Domon lo condujo a través de la sala común, haciendo reverencias a izquierda y a derecha a la Sangre y a los oficiales, que apenas se fijaron en él —si es que lo vieron—, pero no entró en la cocina, donde Enid podría haberles dejado el banco del rincón. Por el contrario, llevó a Mat escalera arriba. Hasta que lo hizo pasar a una habitación, en la parte trasera de la posada, Mat dio por hecho que Domon iba a coger su chaqueta y su capa. Un buen fuego ardía en la chimenea y caldeaba la habitación, pero de repente Mat sintió más frío que en la calle.

Domon cerró la puerta tras él y se plantó delante, con los brazos cruzados sobre el pecho.

—Estás en presencia de la capitana de los Verdes, lady Egeanin Tamarath —entonó, y luego añadió en un tono más normal—: Éste es Mat Cauthon.

La mirada de Mat fue de Domon a la alta mujer sentada rígidamente en una silla. El vestido plisado era hoy de un color amarillo pálido, y encima llevaba un ropón con flores bordadas, pero Mat la recordaba. Su pálido semblante era duro y sus azules ojos tenían una expresión tan depredadora como la de Tylin, sólo que Mat sospechaba que no eran besos tras lo que anclaba la mujer. Tenía unas manos esbeltas, pero en ellas vio las callosidades de un espadachín. Mat no tuvo ocasión —y tampoco necesidad— de preguntar a qué venía aquello.

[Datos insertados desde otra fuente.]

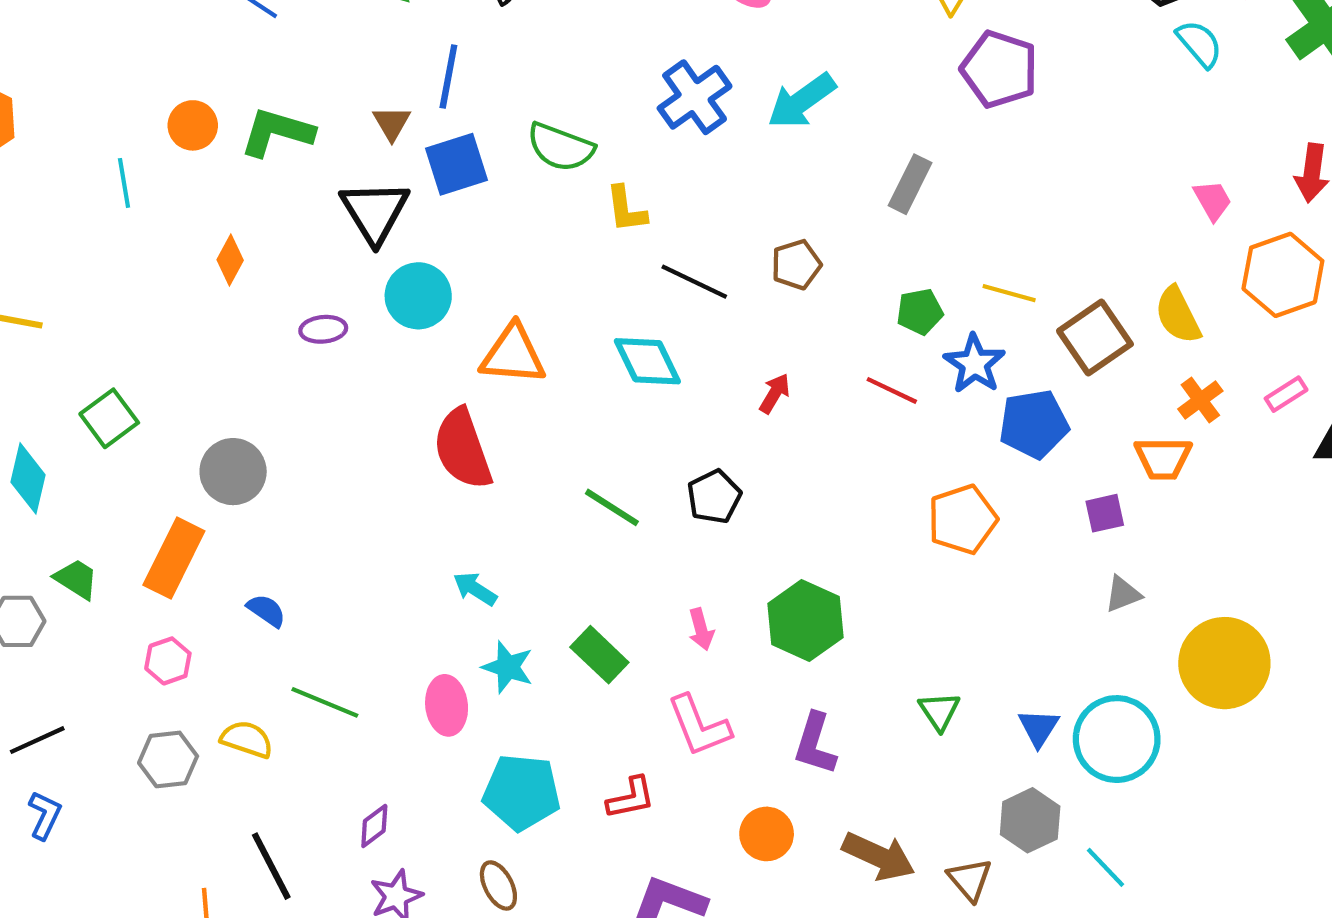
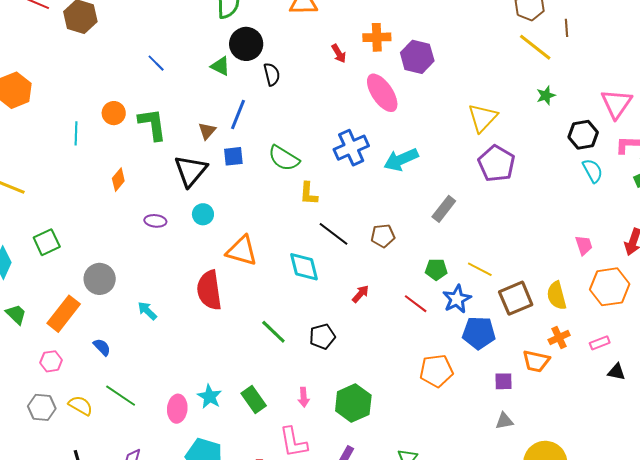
green L-shape: (277, 132) -> (152, 124), turned 54
blue square: (456, 164) -> (233, 156), size x0.7
cyan circle: (418, 296) -> (203, 214), size x0.7
cyan arrow: (475, 589) -> (147, 311), moved

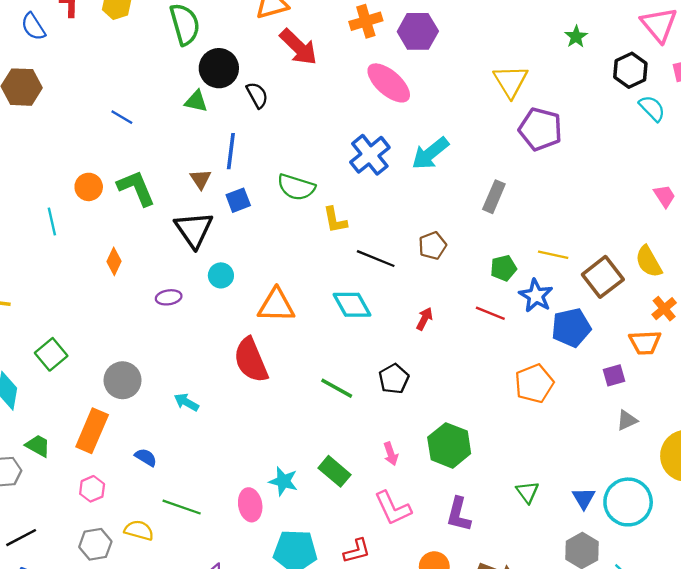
red arrow: (339, 54) -> (299, 47), moved, size x1.8

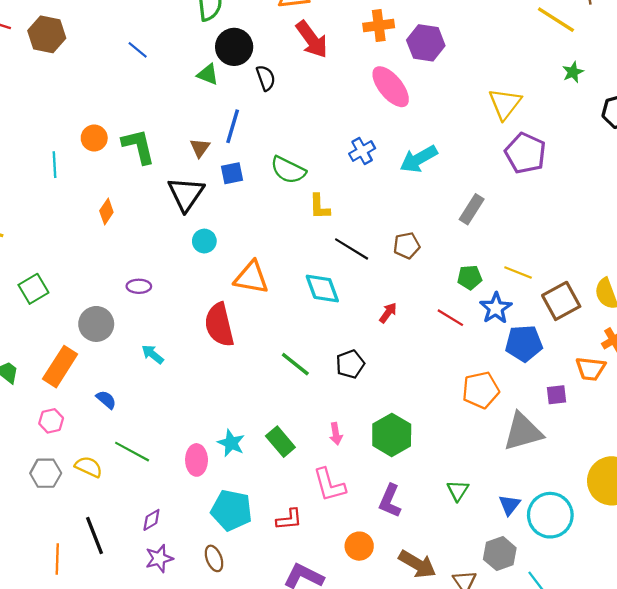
blue line: (122, 117) -> (138, 50), moved
blue cross: (370, 155) -> (362, 151), size x0.7
purple ellipse: (169, 297) -> (139, 286), moved
gray triangle: (627, 420) -> (523, 432), moved, size x2.0

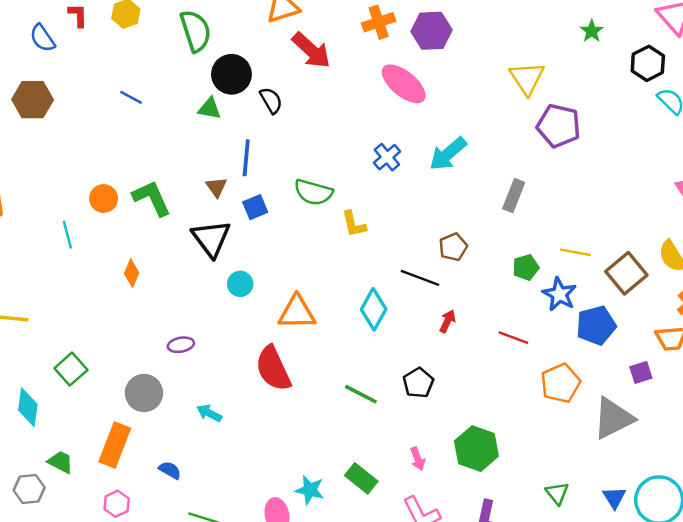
black line: (352, 249) -> (420, 278), moved
cyan diamond: (322, 289) -> (374, 309), turned 60
red line: (450, 318) -> (513, 338), moved

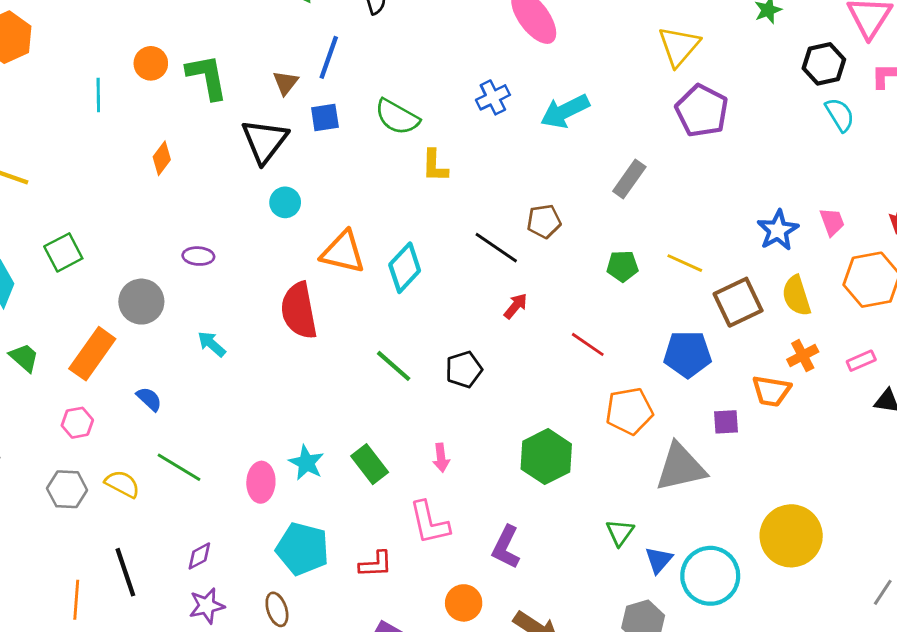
blue star: (559, 294) -> (778, 230), moved
cyan diamond: (374, 309) -> (405, 268), moved
green hexagon: (476, 449) -> (546, 457), moved
green triangle: (557, 493) -> (620, 533), moved

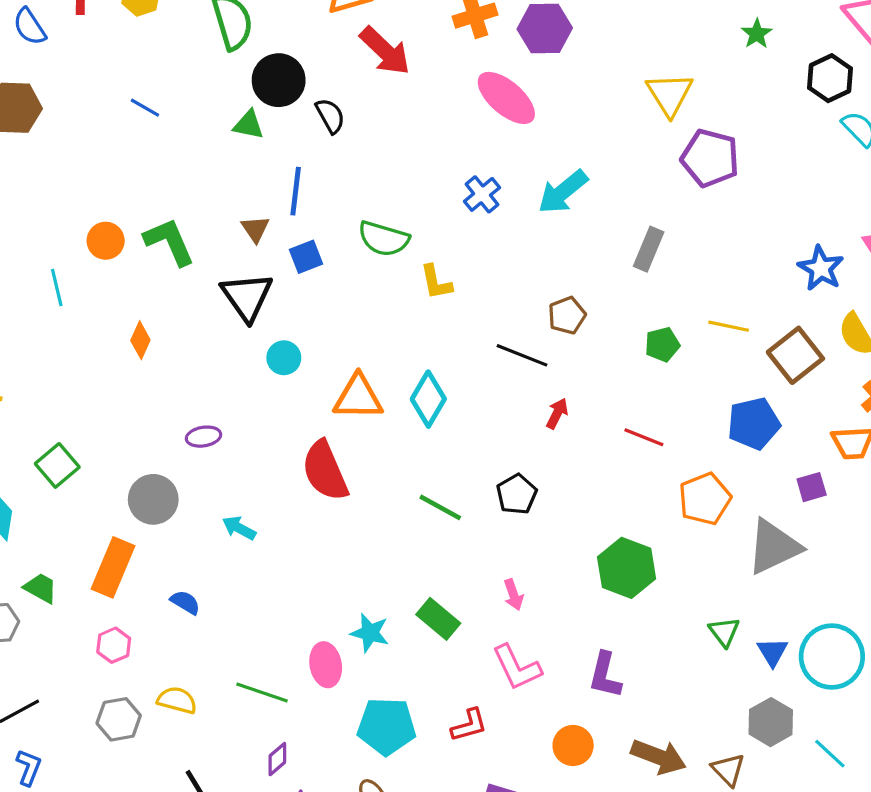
green line: (179, 467) -> (262, 692), moved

—Mi so’jhin me ha informado que el peligro no es algo desconocido para vos —dijo ella tan pronto como Domon acabó de hablar. Su estilo de hablar, arrastrando las palabras, no dejaba de sonar perentorio e imperativo; claro que era de la Sangre—. Necesito hombres así para la tripulación de un barco, y pagaré bien. En oro, no en plata. Si conocéis a otros como vos, los contrataré, pero tenéis que saber guardar silencio. Mis asuntos sólo me conciernen a mí. Bayle mencionó otros dos nombres: Thom Merrilin y Juilin Sandar. Si alguno de ellos se encuentra en Ebou Dar, también puedo utilizar sus servicios. Me conocen, y saben que pueden confiarme hasta sus vidas. Y vos también, maese Cauthon.

Mat se sentó en la otra silla del cuarto y echó la capa hacia atrás. Se suponía que no debía tomar asiento ni siquiera delante de alguien de la Sangre inferior —como el corte del oscuro cabello y las uñas pintadas en verde de los meñiques proclamaban que era la mujer—, pero necesitaba pensar.

—¿Tenéis un barco? —preguntó, para ganar tiempo.

La mujer abrió la boca en un gesto de enfado; se suponía que si se planteaban preguntas a la Sangre había que hacerlo con delicadeza. Domon gruñó y sacudió la cabeza, y por un momento Egeanin pareció aún más enfadada, pero su severo semblante se suavizó. Por otro lado, sus ojos se clavaron en Mat como taladros; se levantó, plantando los pies bien separados y los puños en las caderas.